Page 1 of 1

sequential file stage property

Posted: Tue Nov 24, 2015 2:35 am
by wuruima
Read from multiple nodes
Number Of readers per node

Some days ago I just learnt we can set "Number Of readers per node" to improve the performance to read a cma file, that means there are some readers reading in the same time in one node.

And then I realize this one "Read from multiple nodes", according to the document, I think it's like the parallel run, 4 nodes read the same file the same time.

my question is, in my view, sequential file should read in sequence, if we set either the properties, then the file will process "parallelly", is this understanding correct?

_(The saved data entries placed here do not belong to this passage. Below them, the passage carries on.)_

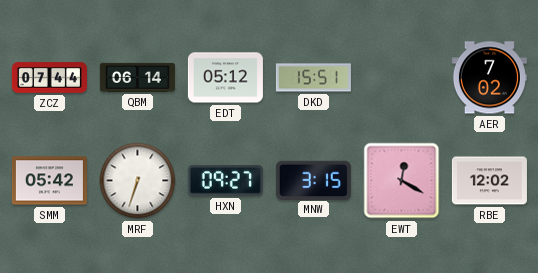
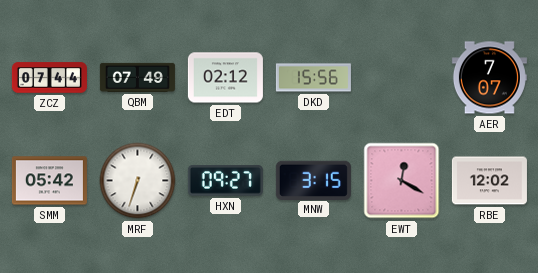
QBM: 06:14 -> 07:49
EDT: 05:12 -> 02:12
DKD: 15:51 -> 15:56
AER: 7:02 -> 7:07
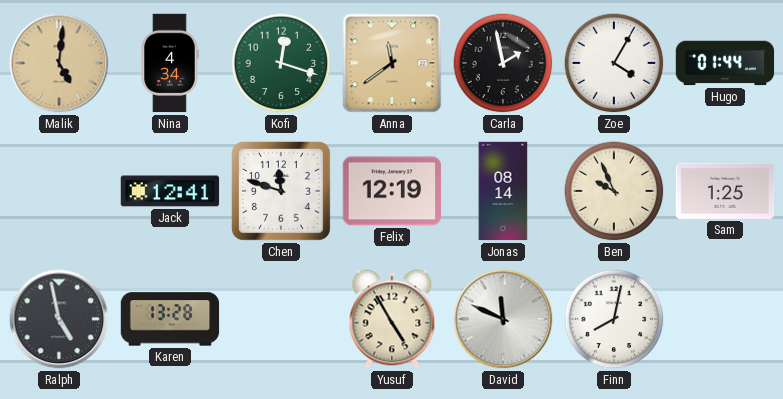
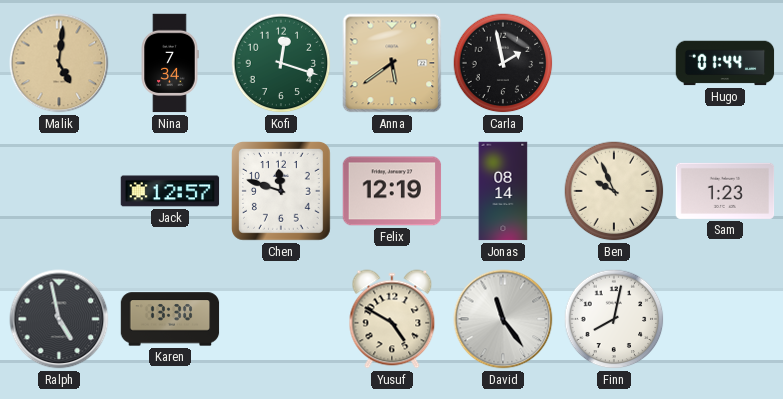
Nina: 4:34 -> 7:34
Anna: 11:39 -> 5:39
Zoe: 4:05 -> none
Jack: 12:41 -> 12:57
Sam: 1:25 -> 1:23
Karen: 13:28 -> 13:30
Yusuf: 4:55 -> 4:50
David: 11:49 -> 11:24
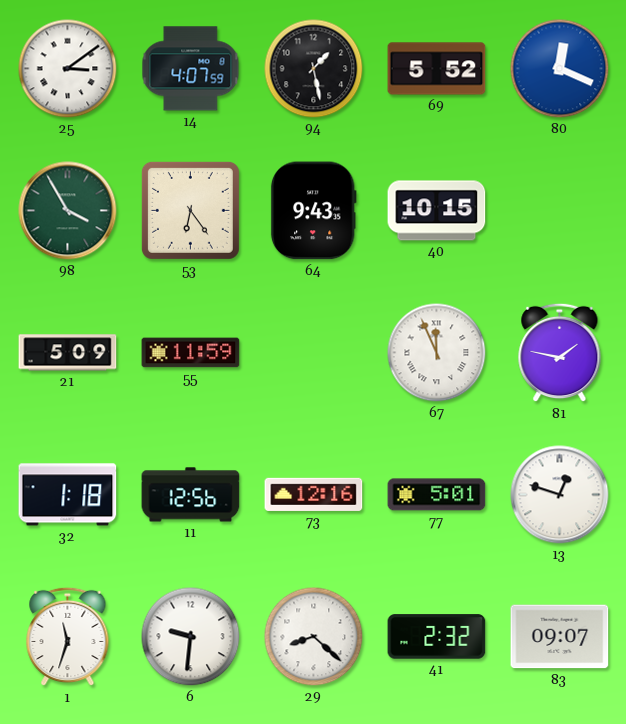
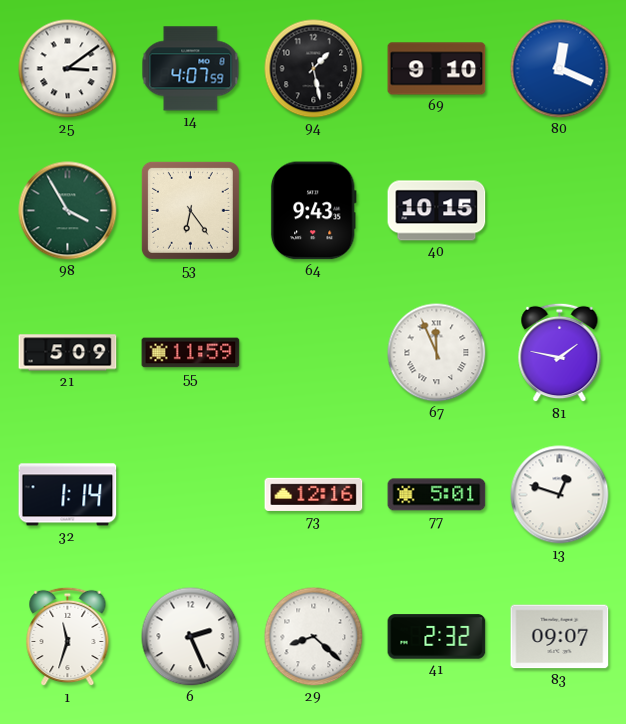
69: 5:52 -> 9:10
32: 1:18 -> 1:14
11: 12:56 -> none
6: 9:31 -> 2:26
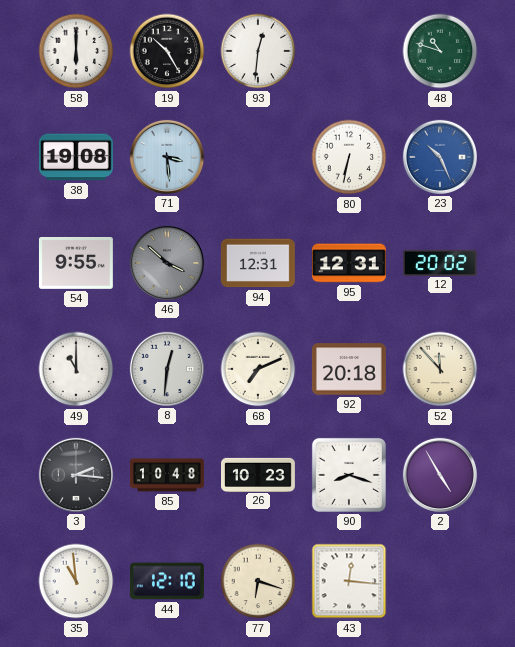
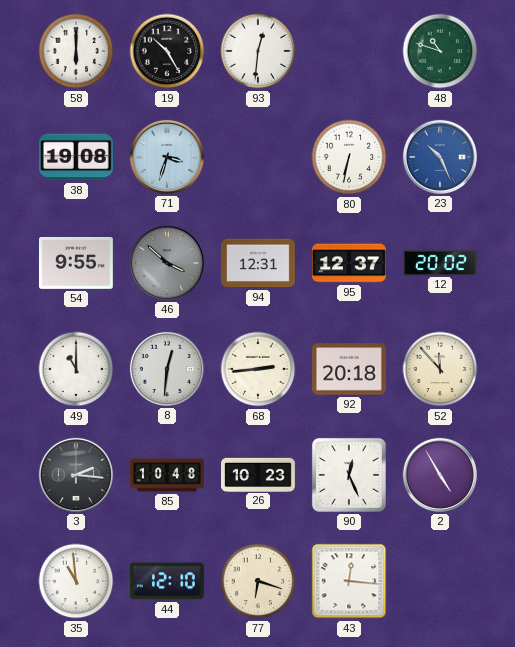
71: 3:29 -> 3:33
95: 12:31 -> 12:37
68: 7:11 -> 2:44
90: 8:18 -> 12:26
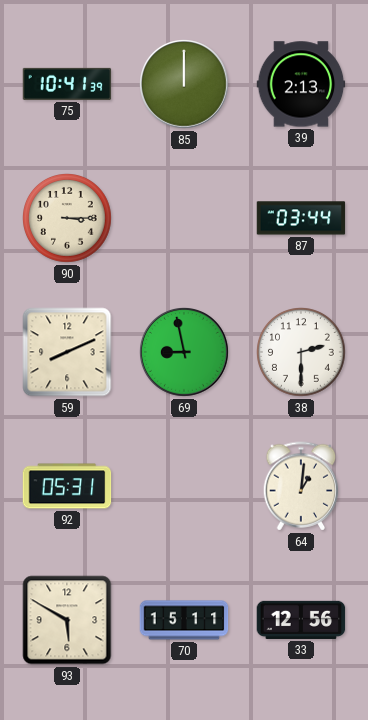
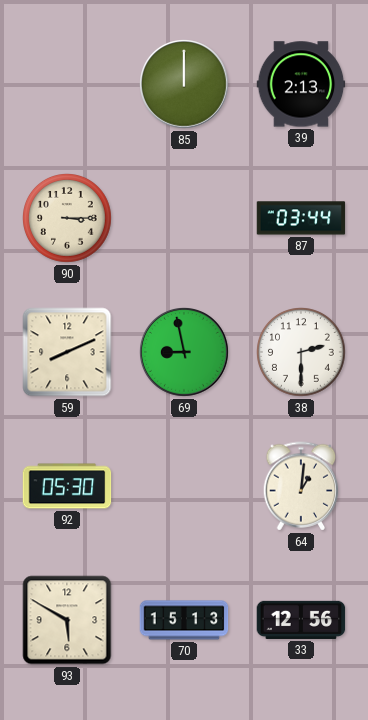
75: 10:41 -> none
92: 05:31 -> 05:30
70: 15:11 -> 15:13
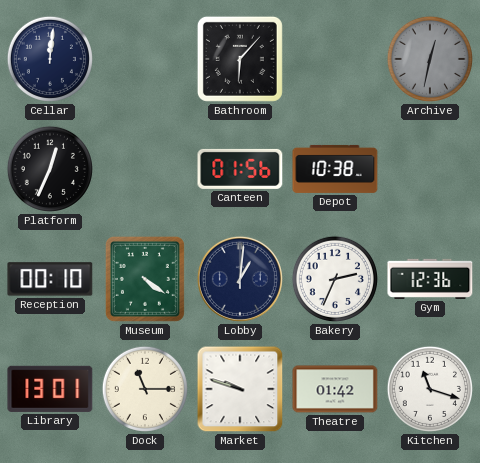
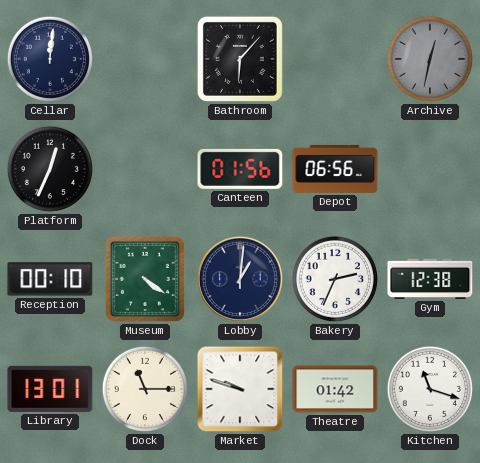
Depot: 10:38 -> 06:56
Gym: 12:36 -> 12:38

And we should always set this property to read seq file, so that we can have better performance, right?

Thanks..
Walter/

Posted: Tue Nov 24, 2015 2:55 pm
by qt_ky
I believe those settings only apply to fixed-width files, not delimited files. The benefits of using the settings may be questionable unless justified. It really depends on your topology, horsepower available, and the size of the fixed-width files. I would say not to always set those settings, but only do so when you have the resources and can measure an overall performance improvement.

Posted: Tue Nov 24, 2015 3:30 pm
by chulett
qt_ky wrote:I believe those settings only apply to fixed-width files, not delimited files.
Correct!

Posted: Tue Nov 24, 2015 4:17 pm
by ray.wurlod
Actually these properties can be used with delimited files, though it's not as efficient as with fixed-width format files.

Posted: Wed Nov 25, 2015 7:48 pm
by wuruima
haha, I didn't notice this point actually when i read the doc.

And yes I used it in delimit file and the performance is better.

Posted: Wed Nov 25, 2015 7:54 pm
by wuruima
I think.
fixed-length rows != fixed-width format file